The first release as Full Time Hobby was the EP Alive With Pleasure by Portland, Oregon based duo Viva Voce who went on to release another two albums and a compilation for the label. In 2005 the label made a pivotal signing with the band Tunng who they had known through their involvement with Full Time Hobby's Tim & Jeff Buckley inspired compilation Dream Brother. Tunng have so far released three albums for the label as well as spawning side projects The Accidental, formed by Tunng co-founder Sam Genders alongside Stephen Cracknall, Liam Bailey and Hannah Caughlin and the soon to be released side project of co-founder Mike Lindsay titled Cheek Mountain Thief. Sam Genders left Tunng in 2008 and has since gone on to form a new act, Diagrams, signed to Full Time Hobby in 2011.

In 2006, FTH started working with The Hold Steady through a connection with Vagrant Records. They went on to release the band's third album Boys and Girls in America, followed shortly by the re-release of the band's first two albums, Almost Killed Me and Separation Sunday, via a license an agreement with US label Frenchkiss Records.

2007 saw Full Time Hobby sign White Denim, a then unknown Texan trio, having been sent demos by the band's manager. They went on to work with the band on the debut album Workout Holiday released in 2008 prior to any US release and follow up album Fits a year later.

The Leisure Society signed with the label in 2009, and the label promptly re-issued their debut album The Sleeper, feted with two Ivor Novello Awards nominations. This was followed in 2011 by the release of their second album Into The Murky Water.

Album releases in 2012 included a new record from Diagrams, with their debut album Black Light. Danish band Pinkunoizu released their debut Free Time in March 2012 and Canadian indie-garage heads Hooded Fang with their album Tosta Mista.
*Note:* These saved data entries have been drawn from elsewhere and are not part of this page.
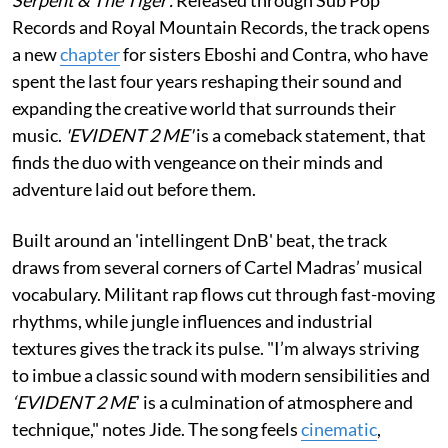
Records and Royal Mountain Records, the track opens
a new
chapter
for sisters Eboshi and Contra, who have
spent the last four years reshaping their sound and
expanding the creative world that surrounds their
music.
'EVIDENT 2 ME'
is a comeback statement, that
finds the duo with vengeance on their minds and
adventure laid out before them.
Built around an 'intellingent DnB' beat, the track
draws from several corners of Cartel Madras’ musical
vocabulary. Militant rap flows cut through fast-moving
rhythms, while jungle influences and industrial
textures gives the track its pulse. "I’m always striving
to imbue a classic sound with modern sensibilities and
‘EVIDENT 2 ME
’ is a culmination of atmosphere and
technique," notes Jide. The song feels
cinematic
,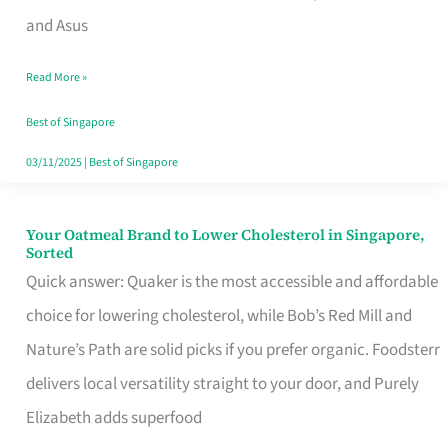
in
and Asus
Singapore
Read More »
That
Won’t
Best of Singapore
Ghost
03/11/2025
|
Best of Singapore
You
Your Oatmeal Brand to Lower Cholesterol in Singapore,
Your
Sorted
Oatmeal
Quick answer: Quaker is the most accessible and affordable
Brand
choice for lowering cholesterol, while Bob’s Red Mill and
to
Nature’s Path are solid picks if you prefer organic. Foodsterr
Lower
delivers local versatility straight to your door, and Purely
Cholesterol
Elizabeth adds superfood
in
2013 saw the label release an album of covers of the late singer/songwriter Tim Hardin. Entitled Reason to Believe, The Songs of Tim Hardin, it features covers from Full Time Hobby artists such as Diagrams and Pinkunoizu, and other covers from Mark Lanegan, Okkervil River and The Phoenix Foundation.

Further releases for 2013 saw a new album from The Leisure Society entitled 'Alone Aboard the Ark' on 1 April. Hooded Fang and Tunng also released albums in the same year.

In 2014 the label released "Hot Dreams" by Canadian act Timber Timbre. The Guardian awarded the album five stars, praising the "surprises and delights on this smoky, Lynchian retreat".

2015 saw the label release "Under Branch & Thorn & Tree" by Samantha Crain. The Observer gave the album four stars, praising "the richness of Crain's voice and the elegant simplicity of the musical arrangements". Other highlights included Dutch psych artist Jacco Gardner's "Hypnophobia", and Farao's "Till It's All Forgotten".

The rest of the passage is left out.